*Task to complete*. A faithful copy of all the data is the goal; omit the pictures.

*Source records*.
******************************

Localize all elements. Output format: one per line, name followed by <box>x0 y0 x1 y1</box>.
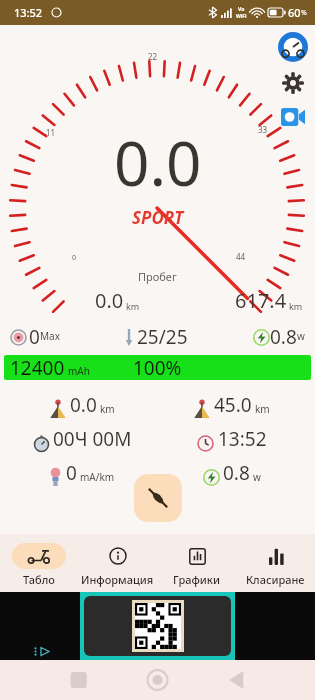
staticText: 33 <box>258 124 268 135</box>
staticText: 0.0 <box>70 392 97 418</box>
button[interactable]: 45.0 <box>157 392 307 418</box>
staticText: w <box>297 329 305 343</box>
button[interactable]: Settings <box>279 69 307 97</box>
staticText: 0.8 <box>223 460 250 486</box>
staticText: Класиране <box>246 572 305 587</box>
staticText: 00Ч 00М <box>53 426 132 452</box>
staticText: WiFi <box>236 13 247 20</box>
staticText: km <box>289 300 303 312</box>
button[interactable]: 0.8 <box>157 460 307 486</box>
button[interactable]: Connect <box>134 474 182 522</box>
staticText: km <box>126 300 140 312</box>
button[interactable]: 0 <box>8 460 157 486</box>
staticText: 0.8 <box>270 324 297 350</box>
staticText: 0 <box>29 324 40 350</box>
staticText: % <box>301 8 307 18</box>
staticText: Пробег <box>138 269 177 284</box>
staticText: Графики <box>173 572 220 587</box>
staticText: 13:52 <box>14 5 43 20</box>
staticText: 0 <box>66 460 77 486</box>
button[interactable]: Scooter dashboard <box>277 31 309 63</box>
button[interactable]: 12400 <box>4 355 311 380</box>
button[interactable]: Класиране <box>236 538 315 592</box>
staticText: 0.0 <box>95 287 124 314</box>
button[interactable] <box>84 596 231 656</box>
button[interactable]: Camera <box>279 103 307 131</box>
staticText: Информация <box>81 572 154 587</box>
staticText: km <box>100 402 115 416</box>
staticText: SPORT <box>132 206 184 229</box>
staticText: 100% <box>133 355 182 380</box>
staticText: 45.0 <box>214 392 252 418</box>
staticText: 25/25 <box>137 324 188 350</box>
staticText: 22 <box>148 51 158 62</box>
staticText: mA/km <box>80 470 115 484</box>
button[interactable]: Информация <box>78 538 157 592</box>
staticText: mAh <box>68 364 90 378</box>
staticText: 617.4 <box>235 287 287 314</box>
button[interactable]: 13:52 <box>157 426 307 452</box>
staticText: Max <box>40 329 60 343</box>
staticText: km <box>255 402 270 416</box>
staticText: 60 <box>288 5 301 20</box>
staticText: w <box>253 470 261 484</box>
staticText: 0.0 <box>114 120 202 204</box>
staticText: 13:52 <box>218 426 267 452</box>
staticText: Vo <box>238 6 245 13</box>
staticText: 12400 <box>10 355 65 380</box>
button[interactable]: 00Ч 00М <box>8 426 157 452</box>
button[interactable]: Табло <box>0 538 78 592</box>
staticText: 11 <box>46 127 56 138</box>
staticText: 0 <box>72 253 77 263</box>
staticText: 44 <box>236 251 246 262</box>
button[interactable]: 0.0 <box>8 392 157 418</box>
button[interactable]: Графики <box>157 538 236 592</box>
staticText: Табло <box>23 572 55 587</box>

******************************

*Response*.
Localize all elements. Output format: one per line, name followed by <box>x0 y0 x1 y1</box>.
staticText: 33 <box>258 124 268 135</box>
staticText: 0.0 <box>70 392 97 418</box>
button[interactable]: 45.0 <box>157 392 307 418</box>
staticText: w <box>297 329 305 343</box>
button[interactable]: Settings <box>279 69 307 97</box>
staticText: 0.8 <box>223 460 250 486</box>
staticText: Класиране <box>246 572 305 587</box>
staticText: 00Ч 00М <box>53 426 132 452</box>
staticText: WiFi <box>236 13 247 20</box>
staticText: km <box>289 300 303 312</box>
button[interactable]: 0.8 <box>157 460 307 486</box>
button[interactable]: Connect <box>134 474 182 522</box>
staticText: km <box>126 300 140 312</box>
button[interactable]: 0 <box>8 460 157 486</box>
staticText: 0.8 <box>270 324 297 350</box>
staticText: 0 <box>29 324 40 350</box>
staticText: % <box>301 8 307 18</box>
staticText: Пробег <box>138 269 177 284</box>
staticText: Графики <box>173 572 220 587</box>
staticText: 13:52 <box>14 5 43 20</box>
staticText: 0 <box>66 460 77 486</box>
button[interactable]: Scooter dashboard <box>277 31 309 63</box>
button[interactable]: 12400 <box>4 355 311 380</box>
button[interactable]: Класиране <box>236 538 315 592</box>
staticText: 0.0 <box>95 287 124 314</box>
button[interactable] <box>84 596 231 656</box>
button[interactable]: Camera <box>279 103 307 131</box>
staticText: Информация <box>81 572 154 587</box>
staticText: km <box>100 402 115 416</box>
staticText: SPORT <box>132 206 184 229</box>
staticText: 100% <box>133 355 182 380</box>
staticText: 45.0 <box>214 392 252 418</box>
staticText: 25/25 <box>137 324 188 350</box>
staticText: 22 <box>148 51 158 62</box>
staticText: mA/km <box>80 470 115 484</box>
button[interactable]: Информация <box>78 538 157 592</box>
staticText: mAh <box>68 364 90 378</box>
staticText: 617.4 <box>235 287 287 314</box>
button[interactable]: 13:52 <box>157 426 307 452</box>
staticText: Max <box>40 329 60 343</box>
staticText: km <box>255 402 270 416</box>
staticText: 60 <box>288 5 301 20</box>
staticText: w <box>253 470 261 484</box>
staticText: 0.0 <box>114 120 202 204</box>
staticText: 13:52 <box>218 426 267 452</box>
staticText: Vo <box>238 6 245 13</box>
staticText: 12400 <box>10 355 65 380</box>
button[interactable]: 00Ч 00М <box>8 426 157 452</box>
button[interactable]: Табло <box>0 538 78 592</box>
staticText: 11 <box>46 127 56 138</box>
staticText: 0 <box>72 253 77 263</box>
staticText: 44 <box>236 251 246 262</box>
button[interactable]: 0.0 <box>8 392 157 418</box>
button[interactable]: Графики <box>157 538 236 592</box>
staticText: Табло <box>23 572 55 587</box>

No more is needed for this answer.